- Work to be completed -
Exactly and only the lines below from the one containing "Die Primero-Serie ist" down to the one containing "nd mandat en" are wanted, both included; please exclude every picture.

Records from a collection:
▶

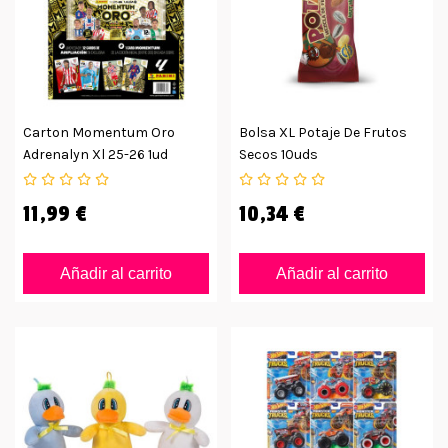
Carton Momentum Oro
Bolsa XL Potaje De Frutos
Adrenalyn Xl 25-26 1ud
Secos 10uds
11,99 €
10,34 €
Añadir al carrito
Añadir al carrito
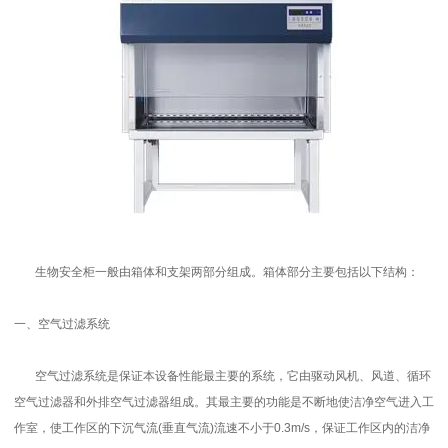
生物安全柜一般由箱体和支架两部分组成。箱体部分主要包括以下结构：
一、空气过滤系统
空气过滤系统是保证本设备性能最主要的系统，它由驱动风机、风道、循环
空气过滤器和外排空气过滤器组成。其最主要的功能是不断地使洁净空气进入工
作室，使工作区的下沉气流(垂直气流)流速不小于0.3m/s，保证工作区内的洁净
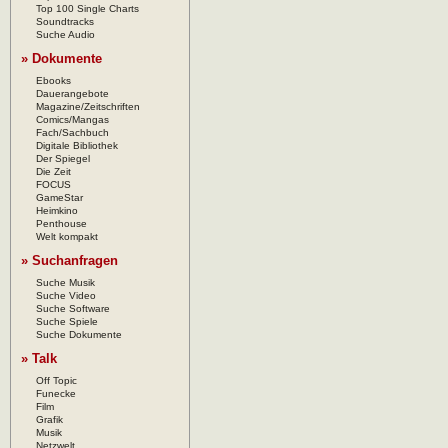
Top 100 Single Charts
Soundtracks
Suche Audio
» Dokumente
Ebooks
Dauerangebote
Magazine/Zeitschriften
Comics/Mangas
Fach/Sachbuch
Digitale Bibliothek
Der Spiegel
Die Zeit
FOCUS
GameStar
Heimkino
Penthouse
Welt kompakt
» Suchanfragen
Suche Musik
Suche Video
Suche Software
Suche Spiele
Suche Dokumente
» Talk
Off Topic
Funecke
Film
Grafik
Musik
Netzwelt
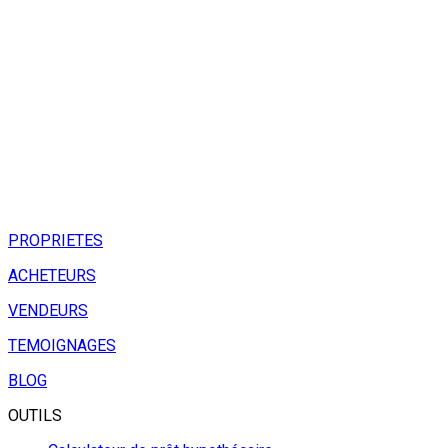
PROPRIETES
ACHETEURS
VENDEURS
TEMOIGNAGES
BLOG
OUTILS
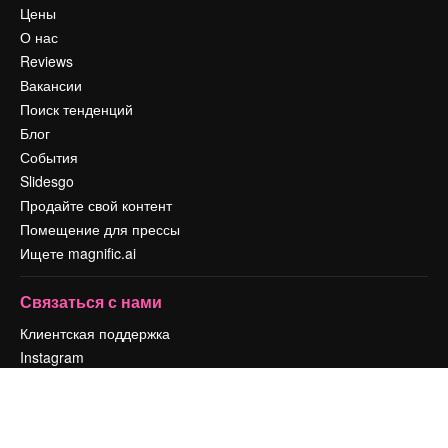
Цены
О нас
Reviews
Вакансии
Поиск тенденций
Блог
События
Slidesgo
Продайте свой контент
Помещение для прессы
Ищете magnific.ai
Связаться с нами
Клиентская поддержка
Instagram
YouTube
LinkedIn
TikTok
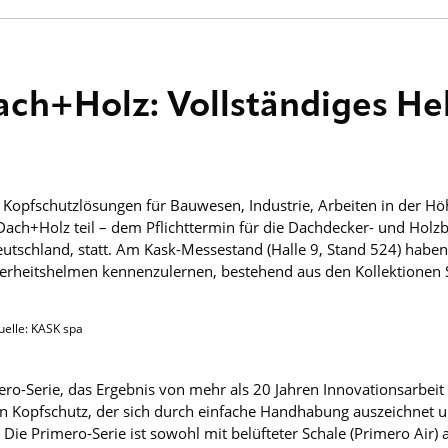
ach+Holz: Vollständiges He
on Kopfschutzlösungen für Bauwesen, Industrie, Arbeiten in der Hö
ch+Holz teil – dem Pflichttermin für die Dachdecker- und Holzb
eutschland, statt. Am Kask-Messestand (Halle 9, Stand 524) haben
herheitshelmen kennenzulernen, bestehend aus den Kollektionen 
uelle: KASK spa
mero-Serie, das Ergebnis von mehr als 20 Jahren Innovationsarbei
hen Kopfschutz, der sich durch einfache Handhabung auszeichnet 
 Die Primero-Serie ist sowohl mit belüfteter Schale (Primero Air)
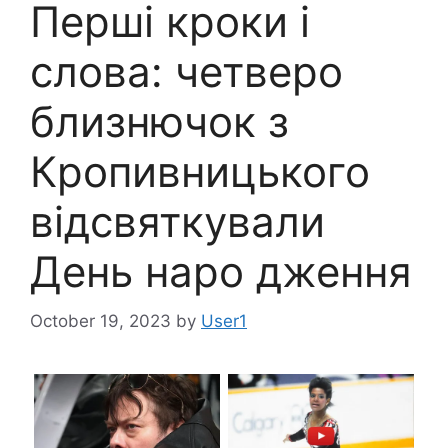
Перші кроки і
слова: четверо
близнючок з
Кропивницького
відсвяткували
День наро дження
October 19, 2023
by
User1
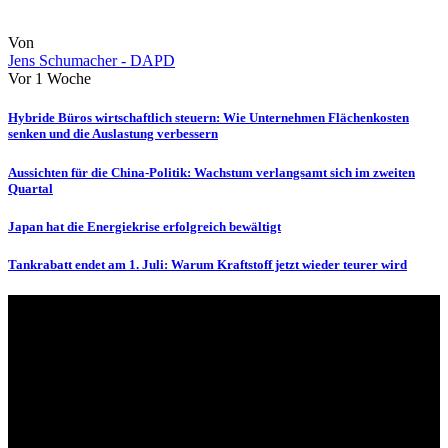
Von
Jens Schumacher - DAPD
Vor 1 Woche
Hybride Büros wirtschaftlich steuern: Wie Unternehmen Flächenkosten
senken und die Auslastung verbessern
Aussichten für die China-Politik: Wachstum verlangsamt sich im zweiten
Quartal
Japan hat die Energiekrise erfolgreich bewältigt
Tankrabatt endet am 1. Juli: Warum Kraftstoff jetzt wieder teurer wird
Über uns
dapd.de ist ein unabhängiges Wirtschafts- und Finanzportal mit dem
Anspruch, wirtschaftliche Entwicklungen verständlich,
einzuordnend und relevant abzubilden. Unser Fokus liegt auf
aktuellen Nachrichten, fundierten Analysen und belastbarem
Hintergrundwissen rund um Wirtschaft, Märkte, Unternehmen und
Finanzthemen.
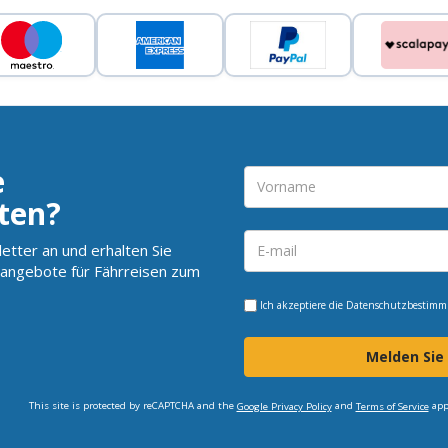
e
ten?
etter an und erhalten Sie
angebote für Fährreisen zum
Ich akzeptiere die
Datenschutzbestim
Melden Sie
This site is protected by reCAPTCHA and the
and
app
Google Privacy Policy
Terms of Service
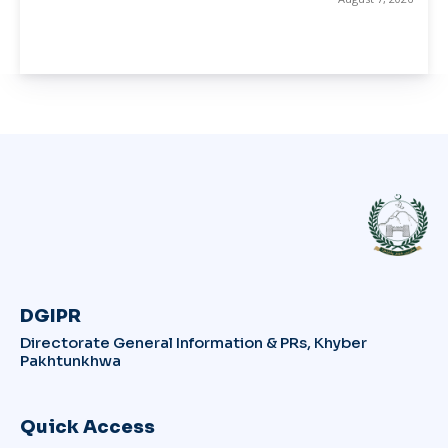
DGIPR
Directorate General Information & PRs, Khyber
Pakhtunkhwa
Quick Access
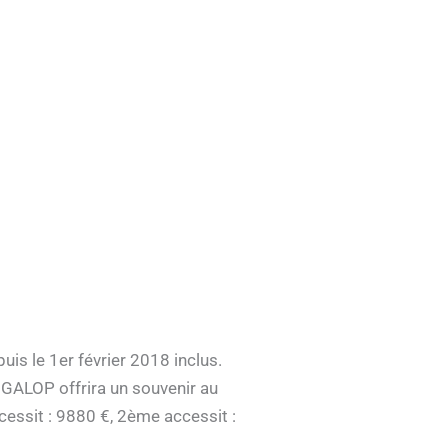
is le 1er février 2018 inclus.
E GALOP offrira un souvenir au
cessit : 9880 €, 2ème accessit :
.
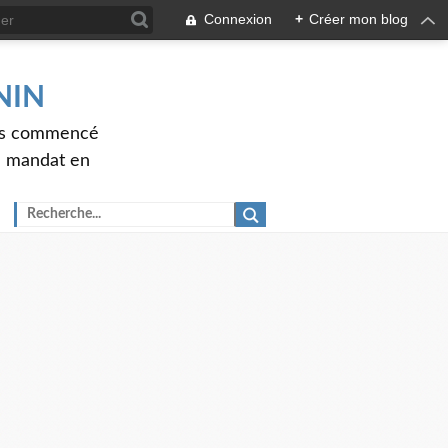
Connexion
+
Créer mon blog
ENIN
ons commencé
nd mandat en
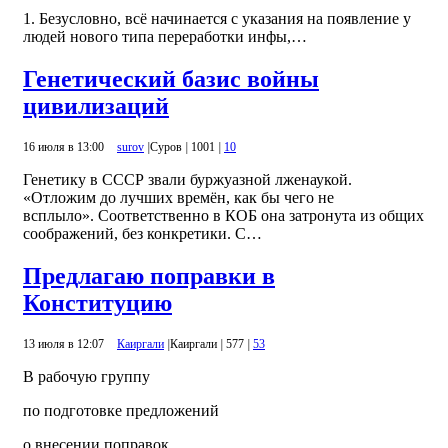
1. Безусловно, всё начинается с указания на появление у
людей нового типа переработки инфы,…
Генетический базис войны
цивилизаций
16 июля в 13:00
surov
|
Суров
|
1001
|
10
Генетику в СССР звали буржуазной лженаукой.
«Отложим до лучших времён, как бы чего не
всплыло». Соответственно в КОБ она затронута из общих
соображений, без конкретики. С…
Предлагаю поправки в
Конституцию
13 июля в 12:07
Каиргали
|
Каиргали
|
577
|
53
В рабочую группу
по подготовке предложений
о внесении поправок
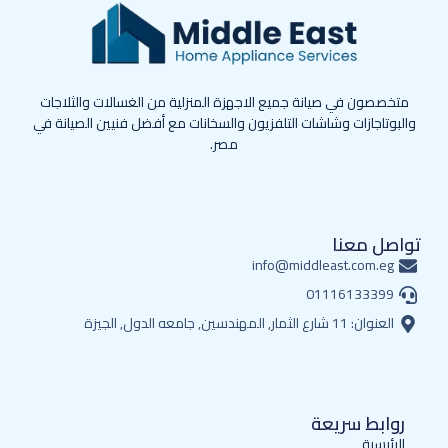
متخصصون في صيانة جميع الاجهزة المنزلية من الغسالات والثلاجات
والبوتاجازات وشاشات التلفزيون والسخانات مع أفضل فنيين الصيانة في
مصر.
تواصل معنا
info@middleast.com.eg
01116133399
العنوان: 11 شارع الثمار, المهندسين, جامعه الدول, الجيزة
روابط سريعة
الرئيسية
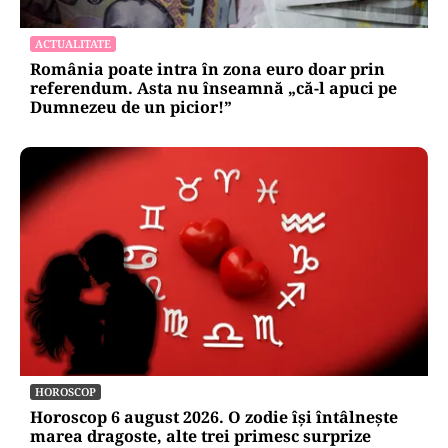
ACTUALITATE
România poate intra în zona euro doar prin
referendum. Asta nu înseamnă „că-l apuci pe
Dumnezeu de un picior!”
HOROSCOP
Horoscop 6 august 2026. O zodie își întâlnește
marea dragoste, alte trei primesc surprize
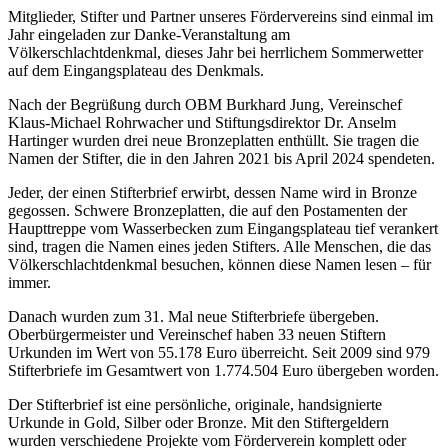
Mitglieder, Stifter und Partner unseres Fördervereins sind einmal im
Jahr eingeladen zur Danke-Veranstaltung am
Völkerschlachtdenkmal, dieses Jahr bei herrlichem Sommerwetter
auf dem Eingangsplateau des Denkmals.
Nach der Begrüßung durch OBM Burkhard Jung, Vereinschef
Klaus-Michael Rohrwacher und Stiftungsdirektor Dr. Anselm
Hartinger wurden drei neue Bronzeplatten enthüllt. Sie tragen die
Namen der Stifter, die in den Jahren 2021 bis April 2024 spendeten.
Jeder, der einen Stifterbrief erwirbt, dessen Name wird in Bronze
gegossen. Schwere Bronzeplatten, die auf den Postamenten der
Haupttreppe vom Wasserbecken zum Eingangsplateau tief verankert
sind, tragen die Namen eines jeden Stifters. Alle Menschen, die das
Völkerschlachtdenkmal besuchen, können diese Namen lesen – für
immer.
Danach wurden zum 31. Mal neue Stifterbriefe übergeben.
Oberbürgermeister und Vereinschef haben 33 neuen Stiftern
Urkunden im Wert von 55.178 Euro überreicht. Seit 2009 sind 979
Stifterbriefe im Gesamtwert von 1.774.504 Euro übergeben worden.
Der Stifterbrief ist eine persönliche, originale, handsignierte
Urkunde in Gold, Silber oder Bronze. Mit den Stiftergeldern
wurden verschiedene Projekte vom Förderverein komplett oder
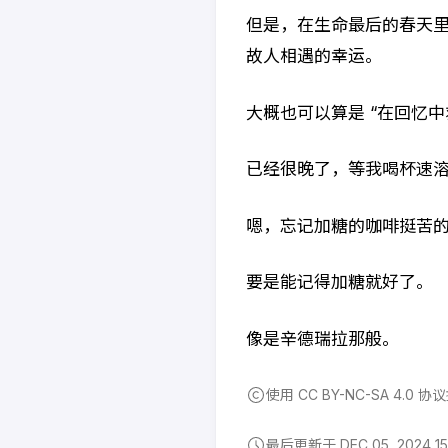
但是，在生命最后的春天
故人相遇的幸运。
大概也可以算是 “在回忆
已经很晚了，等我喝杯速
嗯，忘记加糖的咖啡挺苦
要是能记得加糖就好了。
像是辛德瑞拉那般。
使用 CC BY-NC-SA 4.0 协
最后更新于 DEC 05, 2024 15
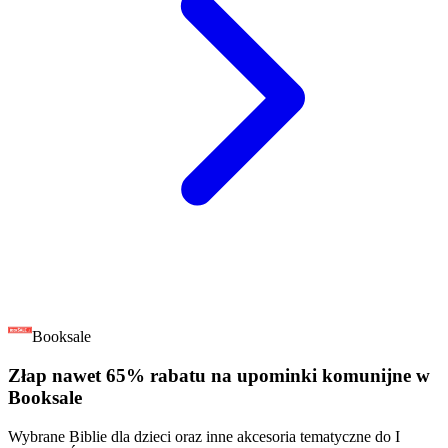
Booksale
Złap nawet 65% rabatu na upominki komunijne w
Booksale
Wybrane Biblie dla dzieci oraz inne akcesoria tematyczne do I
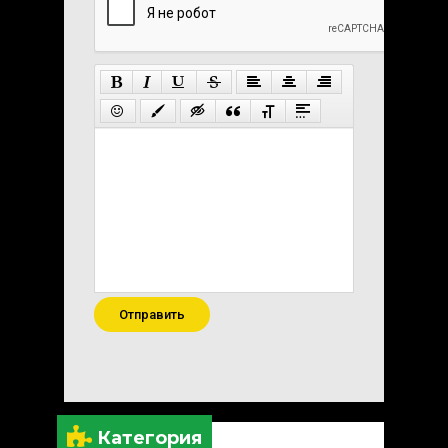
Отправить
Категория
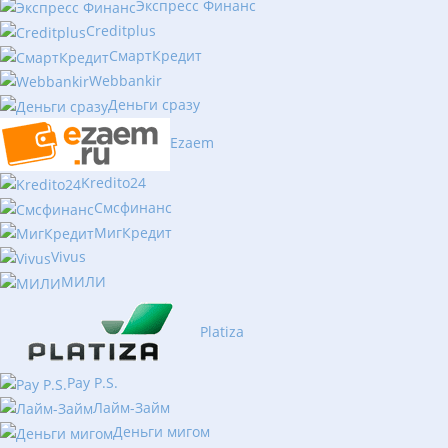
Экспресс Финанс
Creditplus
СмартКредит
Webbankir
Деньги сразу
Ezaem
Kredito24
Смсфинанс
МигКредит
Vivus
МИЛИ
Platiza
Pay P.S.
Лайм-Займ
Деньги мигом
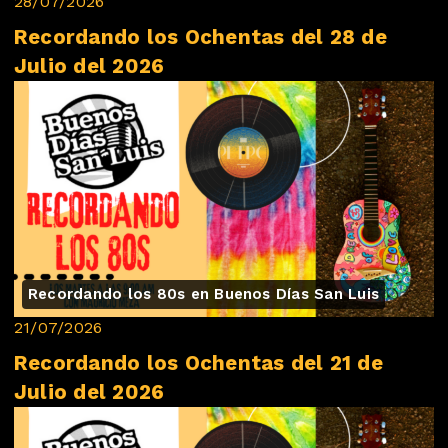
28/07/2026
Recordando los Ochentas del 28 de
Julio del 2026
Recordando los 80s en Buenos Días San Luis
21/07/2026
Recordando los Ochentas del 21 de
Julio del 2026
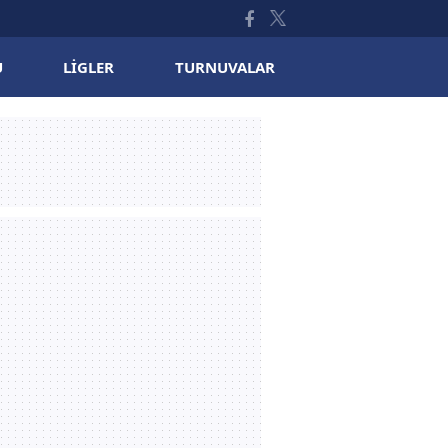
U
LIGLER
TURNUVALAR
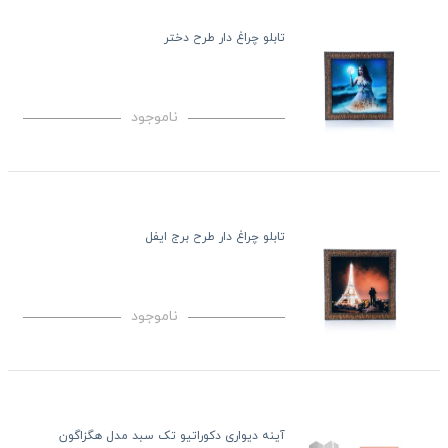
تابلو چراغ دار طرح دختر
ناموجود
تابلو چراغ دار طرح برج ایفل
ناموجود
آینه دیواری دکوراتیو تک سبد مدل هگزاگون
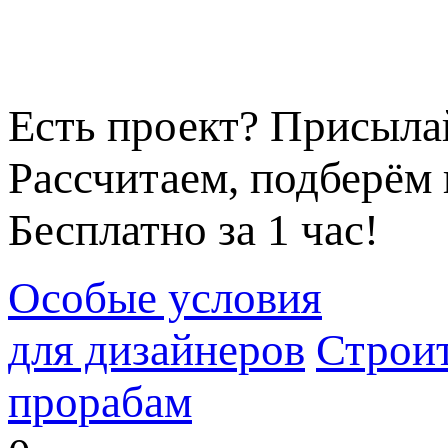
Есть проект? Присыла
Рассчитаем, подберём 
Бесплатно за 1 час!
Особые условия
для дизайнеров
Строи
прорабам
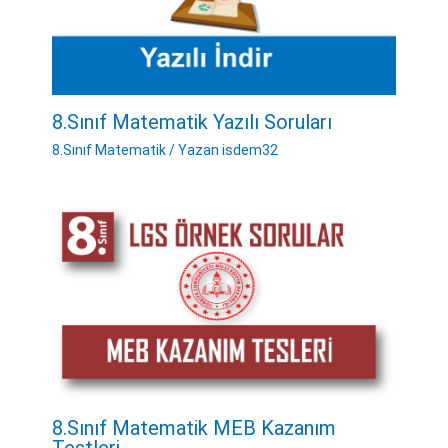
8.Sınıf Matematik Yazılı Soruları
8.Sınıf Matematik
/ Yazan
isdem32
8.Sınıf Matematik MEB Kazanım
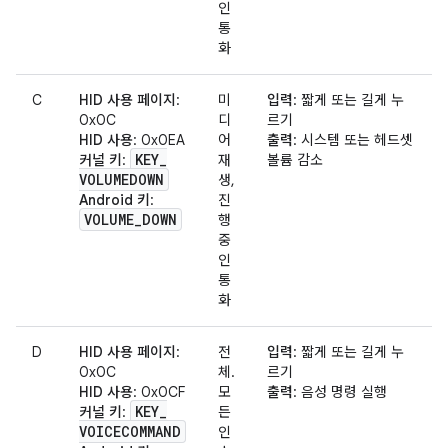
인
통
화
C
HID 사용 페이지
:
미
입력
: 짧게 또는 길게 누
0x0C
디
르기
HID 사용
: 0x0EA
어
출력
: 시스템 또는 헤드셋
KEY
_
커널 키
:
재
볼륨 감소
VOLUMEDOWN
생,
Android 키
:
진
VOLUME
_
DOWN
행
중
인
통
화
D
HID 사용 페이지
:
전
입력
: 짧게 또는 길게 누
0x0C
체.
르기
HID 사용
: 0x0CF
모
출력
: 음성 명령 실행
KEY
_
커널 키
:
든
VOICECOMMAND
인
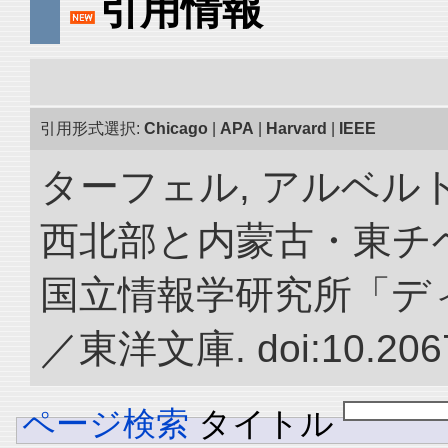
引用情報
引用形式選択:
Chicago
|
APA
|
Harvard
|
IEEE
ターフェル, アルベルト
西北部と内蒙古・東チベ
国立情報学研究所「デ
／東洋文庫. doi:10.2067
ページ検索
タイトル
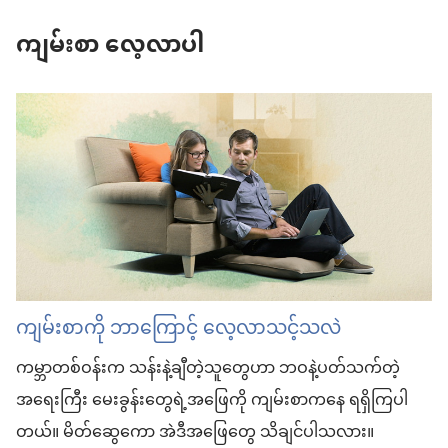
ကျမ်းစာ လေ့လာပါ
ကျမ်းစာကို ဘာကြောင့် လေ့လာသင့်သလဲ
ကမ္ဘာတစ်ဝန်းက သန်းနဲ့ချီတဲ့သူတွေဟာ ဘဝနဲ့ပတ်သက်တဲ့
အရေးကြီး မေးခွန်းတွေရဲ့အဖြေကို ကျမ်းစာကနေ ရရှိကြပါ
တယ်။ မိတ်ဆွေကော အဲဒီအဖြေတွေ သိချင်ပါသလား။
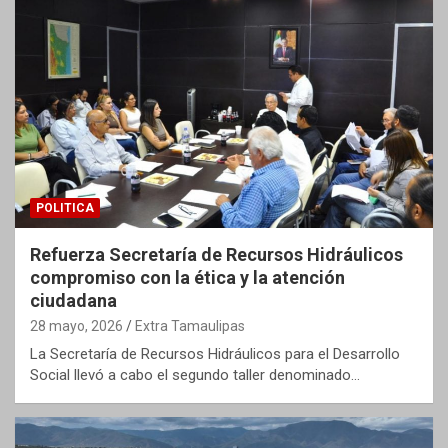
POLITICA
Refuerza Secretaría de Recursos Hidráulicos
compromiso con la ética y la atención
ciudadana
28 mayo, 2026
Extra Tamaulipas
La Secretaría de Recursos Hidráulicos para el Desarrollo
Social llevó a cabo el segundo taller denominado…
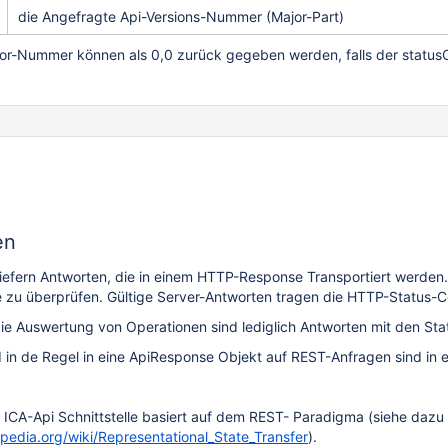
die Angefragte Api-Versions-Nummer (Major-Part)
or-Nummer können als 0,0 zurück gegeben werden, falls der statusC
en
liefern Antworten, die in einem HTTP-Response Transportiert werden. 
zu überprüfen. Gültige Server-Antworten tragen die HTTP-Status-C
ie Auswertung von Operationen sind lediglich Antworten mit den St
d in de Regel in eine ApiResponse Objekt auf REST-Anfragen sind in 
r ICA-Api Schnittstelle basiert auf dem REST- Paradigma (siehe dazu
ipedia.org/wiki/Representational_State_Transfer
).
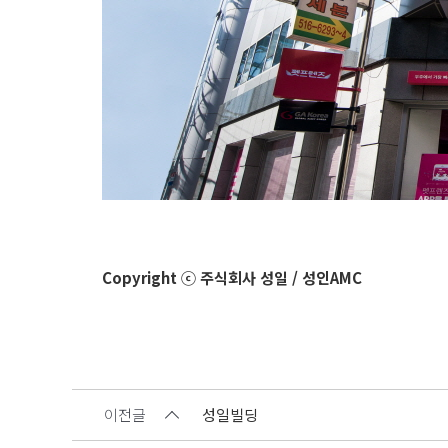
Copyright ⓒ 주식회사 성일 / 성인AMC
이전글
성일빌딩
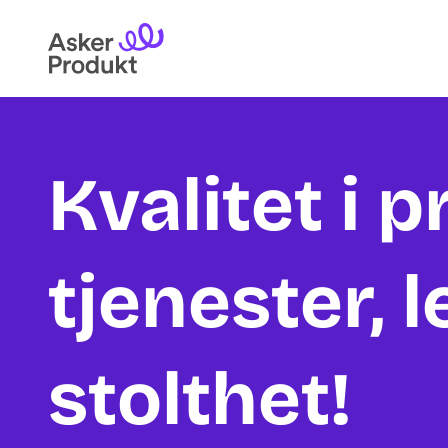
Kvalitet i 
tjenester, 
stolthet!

◀

- Written response -
 Die Primero-Serie ist sowohl mit belüfteter Schale (Primero Air)
Перші кроки і
слова: четверо
близнючок з
Кропивницького
відсвяткували
День наро дження
October 19, 2023
by
User1
Von
Jens Schumacher - DAPD
Vor 1 Woche
Hybride Büros wirtschaftlich steuern: Wie Unternehmen Flächenkosten
senken und die Auslastung verbessern
Aussichten für die China-Politik: Wachstum verlangsamt sich im zweiten
Quartal
Japan hat die Energiekrise erfolgreich bewältigt
Tankrabatt endet am 1. Juli: Warum Kraftstoff jetzt wieder teurer wird
Über uns
dapd.de ist ein unabhängiges Wirtschafts- und Finanzportal mit dem
Anspruch, wirtschaftliche Entwicklungen verständlich,
einzuordnend und relevant abzubilden. Unser Fokus liegt auf
aktuellen Nachrichten, fundierten Analysen und belastbarem
Hintergrundwissen rund um Wirtschaft, Märkte, Unternehmen und
Finanzthemen.
e
ten?
etter an und erhalten Sie
angebote für Fährreisen zum
Ich akzeptiere die
Datenschutzbestim
Melden Sie
This site is protected by reCAPTCHA and the
and
app
Google Privacy Policy
Terms of Service
DGIPR
Directorate General Information & PRs, Khyber
Pakhtunkhwa
Quick Access
is le 1er février 2018 inclus.
E GALOP offrira un souvenir au
cessit : 9880 €, 2ème accessit :
.
Connexion
+
Créer mon blog
ENIN
ons commencé
nd mandat en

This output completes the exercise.